Aim of the task - Return every line from the one with "Всё Приволжье" through the one with "Тюменская область", inclusive, exactly as it appears below.

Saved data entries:
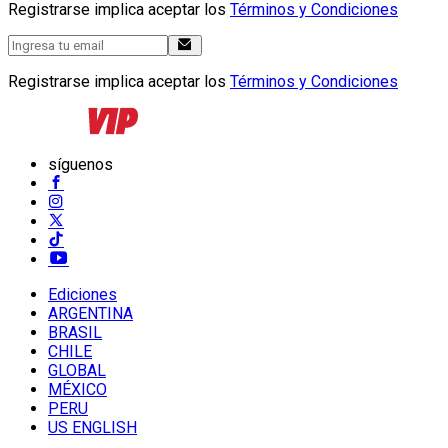
Registrarse implica aceptar los
Términos y Condiciones
Registrarse implica aceptar los
Términos y Condiciones
síguenos
Ediciones
ARGENTINA
BRASIL
CHILE
GLOBAL
MÉXICO
PERU
US ENGLISH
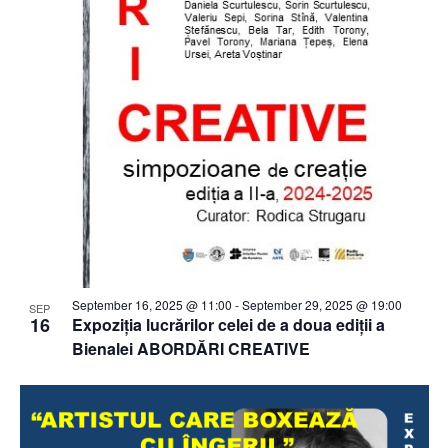
September 16, 2025 @ 11:00
-
September 29, 2025 @ 19:00
SEP
16
Expoziția lucrărilor celei de a doua ediții a
Bienalei ABORDĂRI CREATIVE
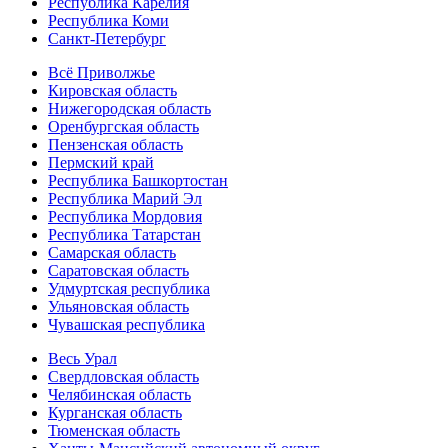
Республика Карелия
Республика Коми
Санкт-Петербург
Всё Приволжье
Кировская область
Нижегородская область
Оренбургская область
Пензенская область
Пермский край
Республика Башкортостан
Республика Марий Эл
Республика Мордовия
Республика Татарстан
Самарская область
Саратовская область
Удмуртская республика
Ульяновская область
Чувашская республика
Весь Урал
Свердловская область
Челябинская область
Курганская область
Тюменская область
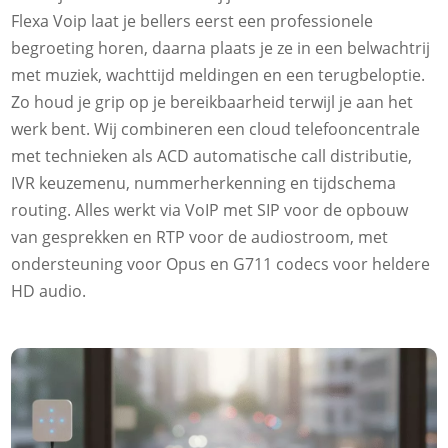
Flexa Voip laat je bellers eerst een professionele
begroeting horen, daarna plaats je ze in een belwachtrij
met muziek, wachttijd meldingen en een terugbeloptie.​
Zo houd je grip op je bereikbaarheid terwijl je aan het
werk bent.​ Wij combineren een cloud telefooncentrale
met technieken als ACD automatische call distributie,
IVR keuzemenu, nummerherkenning en tijdschema
routing.​ Alles werkt via VoIP met SIP voor de opbouw
van gesprekken en RTP voor de audiostroom, met
ondersteuning voor Opus en G711 codecs voor heldere
HD audio.​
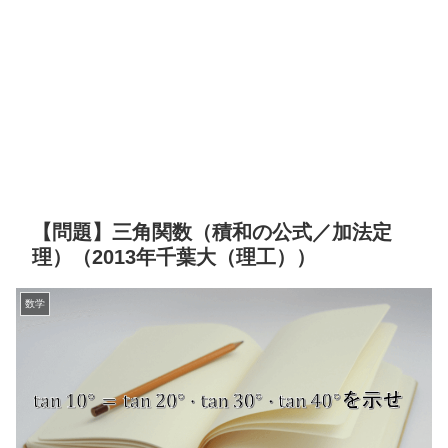
【問題】三角関数（積和の公式／加法定
理）（2013年千葉大（理工））
数学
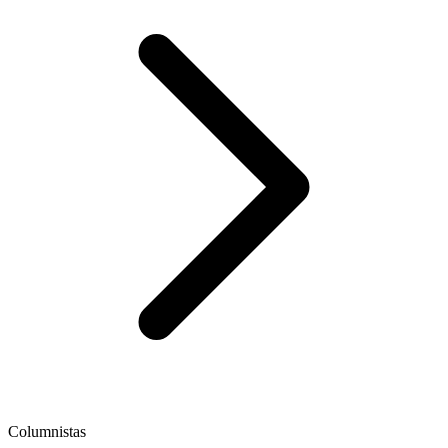
Columnistas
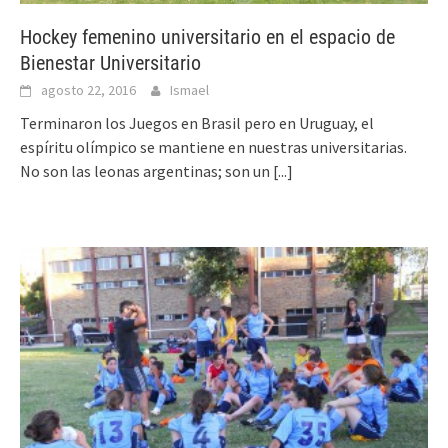
Hockey femenino universitario en el espacio de
Bienestar Universitario
agosto 22, 2016
Ismael
Terminaron los Juegos en Brasil pero en Uruguay, el
espíritu olímpico se mantiene en nuestras universitarias.
No son las leonas argentinas; son un
[...]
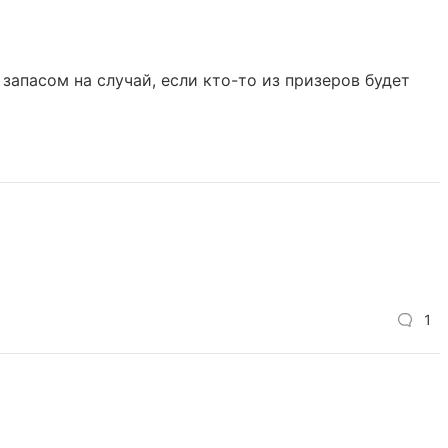
запасом на случай, если кто-то из призеров будет
1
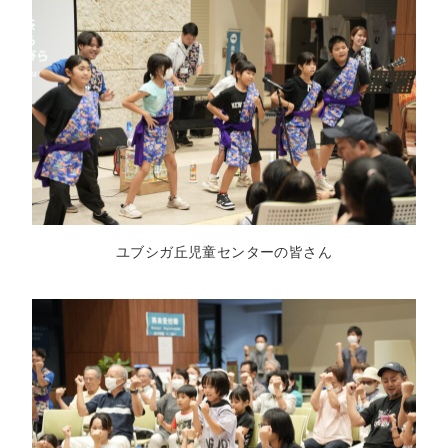
ユブシガ丘児童センターの皆さん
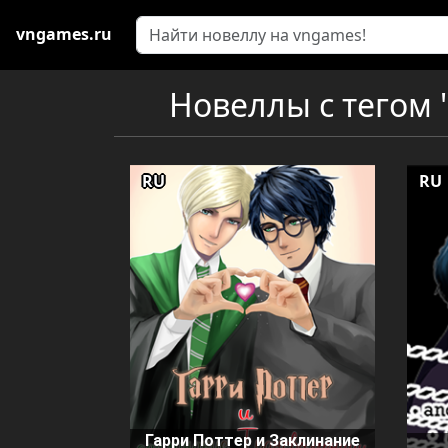
vngames.ru
Новеллы с тегом "
RU
RU
Гарри Поттер и Заклинание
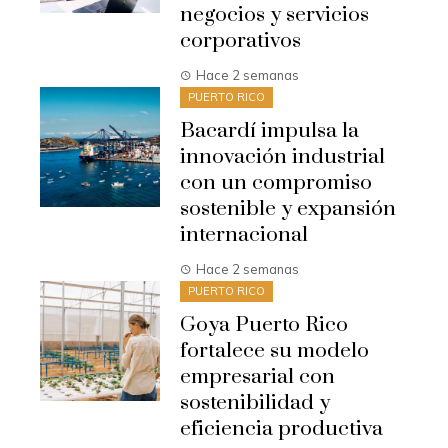
negocios y servicios
corporativos
Hace 2 semanas
PUERTO RICO
Bacardí impulsa la
innovación industrial
con un compromiso
sostenible y expansión
internacional
Hace 2 semanas
PUERTO RICO
Goya Puerto Rico
fortalece su modelo
empresarial con
sostenibilidad y
eficiencia productiva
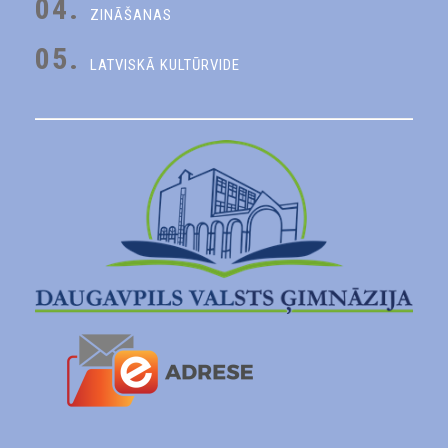
04.
ZINĀŠANAS
05.
LATVISKĀ KULTŪRVIDE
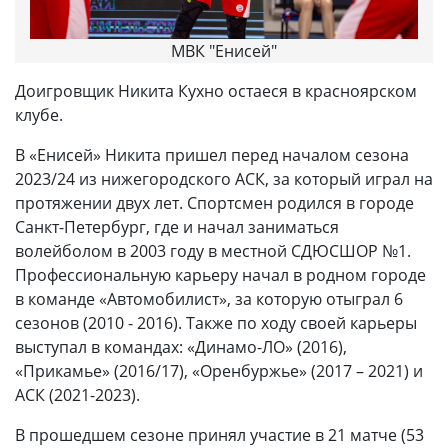
МВК "Енисей"
Доигровщик Никита Кухно остаеся в красноярском
клубе.
В «Енисей» Никита пришел перед началом сезона
2023/24 из нижегородского АСК, за который играл на
протяжении двух лет. Спортсмен родился в городе
Санкт-Петербург, где и начал заниматься
волейболом в 2003 году в местной СДЮСШОР №1.
Профессиональную карьеру начал в родном городе
в команде «Автомобилист», за которую отыграл 6
сезонов (2010 - 2016). Также по ходу своей карьеры
выступал в командах: «Динамо-ЛО» (2016),
«Прикамье» (2016/17), «Оренбуржье» (2017 – 2021) и
АСК (2021-2023).
В прошедшем сезоне принял участие в 21 матче (53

Answer for this exercise -
Всё Приволжье
Кировская область
Нижегородская область
Оренбургская область
Пензенская область
Пермский край
Республика Башкортостан
Республика Марий Эл
Республика Мордовия
Республика Татарстан
Самарская область
Саратовская область
Удмуртская республика
Ульяновская область
Чувашская республика
Весь Урал
Свердловская область
Челябинская область
Курганская область
Тюменская область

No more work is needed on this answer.